I had a significant feeling of being disconnected to the afore mentioned fellow, his actions and their meaning and significance. How strongly belief’s can come between people, and it seems a natural human condition. There are many things apart from religion, that one believes, that digs a chasm twinxt we humans, , and I am increasingly aware of the disparities in our views and how they foster disdain for our neighbor.

And so it is in the art world. There is always the thinking from various groups that their way of doing art is the superior route to Art (with a capital “A”). From what I see today, and have read of the past, I think I can confidently assume it has always been this way. A new form of art emerges on the scene and the guardians of currently held traditions raise their ire against it. Even those forms of art that have lived together for a good 398px-Stoup,_Kilbeck_Churchwhile can continue to deride each other as being inferior.

I think I felt threatened on that afore mentioned day, and I think that is what each of us feels when we are prompted inwardly to question another’s beliefs. If I am moved to consider that my religion, my art, my whatever is not the “right” one, don’t I feel threatened? I think the key to understanding why I feel threatened is in the kind of threat it is; the threat is not one of bodily harm but of extinction. Having one’s very nature expunged and forgotten is a greater fear than physical death I believe.

“I dig to the very core of my reactions and there I find the basis from which I judge all things.”

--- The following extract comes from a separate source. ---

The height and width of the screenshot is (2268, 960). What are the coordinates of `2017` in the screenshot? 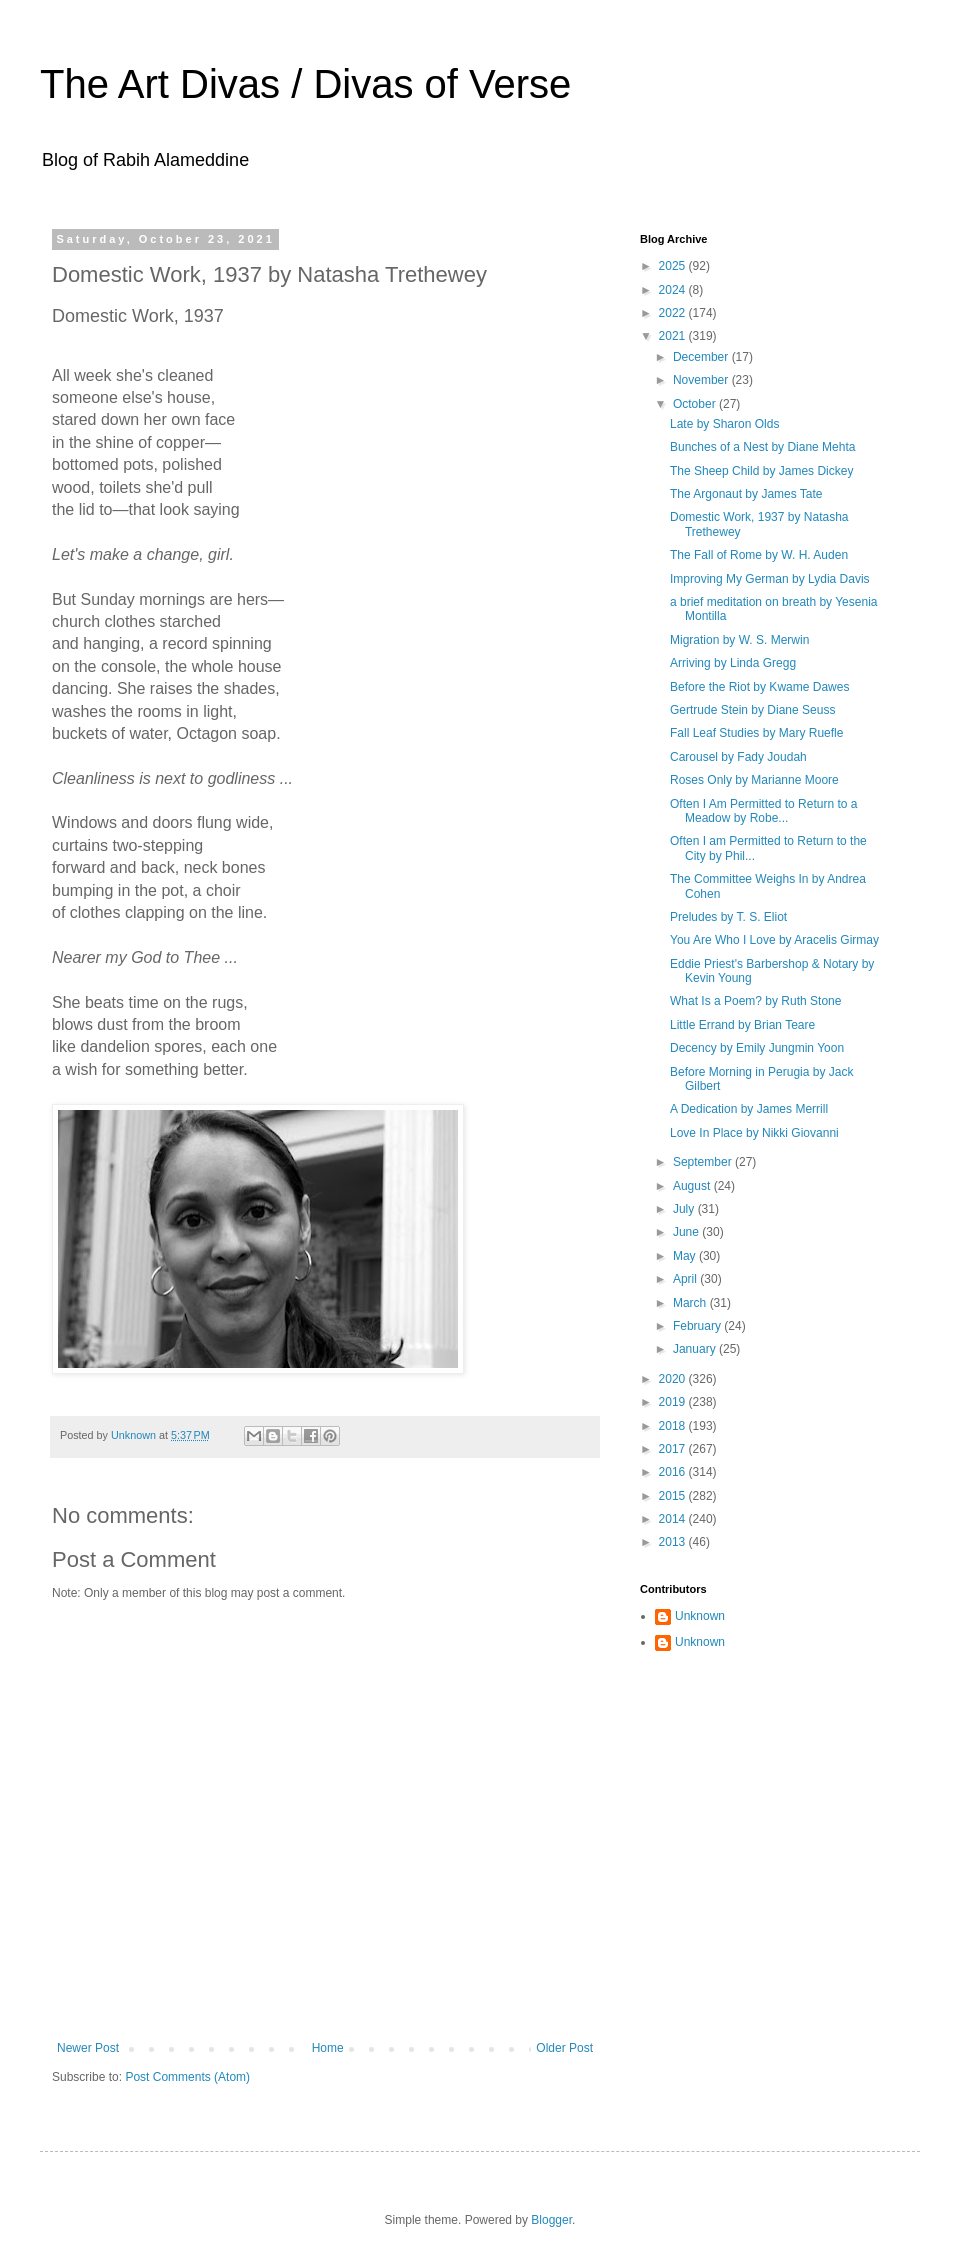 It's located at (674, 1449).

I ask myself why something as seemingly benign as a form of art would have an effect much in the same way religious belief would. Why does it raise in men such intense indigestion. Art, for the artist, is a most powerful reason for existence. People without the passion for something like art don’t understand people infected with it. I don’t personally liken art to my religion but I’m not far from seeing it as my reason for living, for being here. I believe that the passion I have for art came from God. Having said that, there are certain specific creations that I’ve seen that I, myself, have rendered as falling far short of Art’s glory. I dig to the very core of my reactions and there I find a basis from which I judge all things. How can I not react violently to something I see as possibly catastrophic to my most inner self? If my foundation is removed then isn’t the very meaning of my existence removed also?

We are a fraught species it seems. I think the greatest gift you can give another soul is empathy, and the greatest gift you can give yourself is humility. I try to hover above myself, to see from a greater vantage point than my own. This includes seeing from the other person’s perspective, and, hopefully, from God’s. Inevitably, though, I see through myself.

Suzanne 20×16 oil on canvas MTMcClanahan
Carved stoup at the entrance of Kilpeck church, England – Wikipedia

MT McClanahan

An artist and perpetual thinker, MT McClanahan finds inspiration through connecting ideas across a broad range of topics. He especially enjoys philosophy and how art and life interconnect. He is the founder of TPT and his paintings can be seen at mtmcclanahan.com.

2 Responses

  1. Jayme Art says:

    Hi MT,
    Sorry about your friend.
    Empathy and humility are great gifts indeed. :]

    ‘Death is the great equalizer…’
    It reminds me that an attitude superiority about anything is a futile waste of time.

    • I think Benjamin Desraeli said “To be cognizant that you are ignorant is a great step towards knowledge”. Any man that seeks knowledge soon realizes that the more knowledge he acquires the less he really knows. And this just jumped into my memory, “If people really believed they were going to die, they would live very differently” This is a bad remembrance of something Freud said I think. Thanks for the comment.